Counsel for Mr Zogiannis went further and submitted that the only conclusion reasonably open to the Magistrate on the evidence before the Court was that
Mr Zogiannis had suffered loss and that the measure of his loss was the uncontroverted pre-accident value of the car less its post-accident value. However, by deciding the case on the basis that he did, the Magistrate did not make the relevant findings of fact that would oblige him to find in favour of Mr Zogiannis and it is not open to this Court to “second guess” the factual findings in the light of the evidence before the Magistrate.[22] The case must be remitted to the Magistrate for determination in accordance with the law.
[22]Price Street Professional Care Pty Ltd v Commissioner of Taxation (2007) 243 ALR 728 at [29] (Kenny, Edmonds and Greenwood JJ).
Cross Appeal
The cross appeal on behalf of Mr Stevens identified two alleged errors. The first alleged error is that the Magistrate erred in allowing the loss assessor’s fee of $330 when there was no evidence from Mr Zogiannis that he had paid or incurred that fee and no evidence that the loss assessor had charged or rendered an invoice for that fee. There is no merit whatsoever in this alleged error. Apart from the fact that the invoice was put into evidence before the Magistrate and not controverted, the submission was not put below to the Magistrate. The argument before the Magistrate proceeded on behalf of Mr Stevens on the basis that the only issue concerning recoverability of the loss assessor’s fee was the proper characterisation of that fee, whether as a head of damage (as contended for Mr Zogiannis) or a disbursement
(as contended for Mr Stevens). It is not open now to assert that the evidence was deficient when the point was not taken below.[23]

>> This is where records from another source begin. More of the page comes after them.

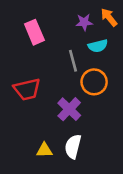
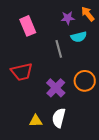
orange circle: (94, 82) -> (85, 81), moved

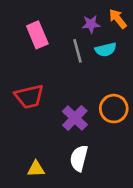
gray line: (59, 49) -> (78, 51), moved
yellow triangle: (36, 121) -> (36, 169), moved

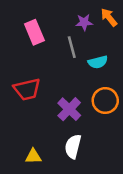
cyan semicircle: (106, 50) -> (98, 62), moved

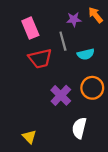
red trapezoid: (27, 89) -> (40, 58), moved
white semicircle: (73, 146) -> (79, 128), moved
yellow triangle: (33, 156) -> (29, 137), turned 48

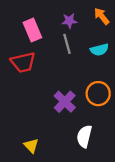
purple star: (74, 19) -> (69, 21), moved
cyan semicircle: (86, 54) -> (99, 50), moved
red trapezoid: (40, 58) -> (23, 62), moved

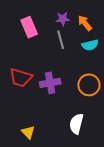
orange arrow: (102, 16) -> (85, 23), moved
red trapezoid: (23, 62) -> (21, 78), moved, turned 30
purple cross: (65, 102) -> (50, 83), moved, turned 36

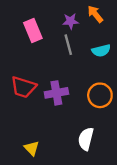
orange arrow: (85, 23) -> (95, 14), moved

[23]Chen v Chan [2008] VSCA 280 at [42] – [48] per Maxwell P, Redlich JA and Forrest AJA; Gould v Mount Oxide Mines Ltd (in liq) (1916) 22 CLR 490. See also Dare v Pulham (1982) 148 CLR 658 at 664 (Murphy, Wilson, Brennan, Deane and Dawson JJ); Banque Commerciale SA, En liquidation v Akhil Holdings Ltd (1990) 169 CLR 279; Whisprun Pty Ltd v Dixon (2003) 77 ALJR 1598, [52] (Gleeson CJ, McHugh and Gummow JJ); Mann v Medical Practitioners Board of Victoria [2004] VSCA 148 at [24] (per Nettle J).
The second alleged error is that the Magistrate erred in the exercise of his discretion regarding costs by not taking into account certain “matters or facts”. This is a factual challenge to the merits of the exercise of discretion by the Magistrate on the award of costs and no identifiable error of law in the way in which that discretion has been exercised has been shown.
Accordingly I propose to make the following orders:
1. The appeal is allowed.
2. The orders of the Magistrates’ Court are set aside.
3. The case is remitted to the Magistrate for determination in accordance with the law.
4. The cross appeal is dismissed.
5. The respondent is to pay the appellant’s costs of the appeal.